BährFremdpersonaleinsatz im Rahmen agiler Projektarbeit

Duncker & Humblot Verlag, Berlin 2022 468 Seiten, gebunden, € 119,90

CONRADGREINER (WIEN)

Die zu besprechende Dissertation von Yannick Bähr befasst sich mit den Erscheinungsformen des Fremdpersonaleinsatzes bei agiler Projektarbeit und deren rechtliche Qualifikation. Ausgangspunkt der Arbeit ist der Befund, dass in einem globalisierten und arbeitsteiligen Wirtschaftsleben traditionelle (zumeist starre) Projektmethoden zunehmend von flexibleren, agilen Formen des Projektmanagements („agile Projektarbeit“) abgelöst werden (S 17-32).

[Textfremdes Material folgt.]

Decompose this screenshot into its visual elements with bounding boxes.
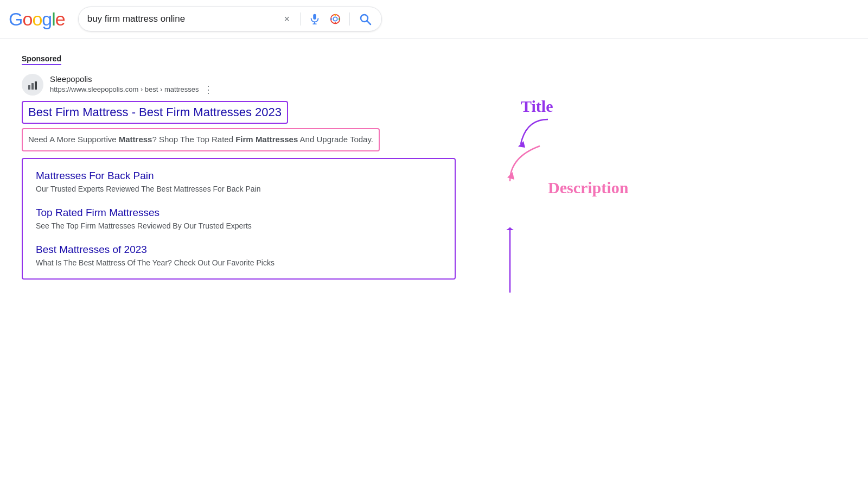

Im ersten Kapitel der Arbeit (S 33-63) werden die verbreitetsten Erscheinungsformen der agilen Projektarbeit (Scrum, Extreme Programming und Kanban) dargestellt sowie deren Gemeinsamkeiten herausgearbeitet. Bähr stellt dabei fest, dass sich alle drei Erscheinungsformen vor allem durch eine weitreichende Weisungsfreiheit der Leistungserbringer und eine Entgrenzung der Arbeit auszeichnen. Dieses Verständnis und diese Charakteristika der agilen Projektarbeit werden der Untersuchung im weiteren Verlauf zugrunde gelegt.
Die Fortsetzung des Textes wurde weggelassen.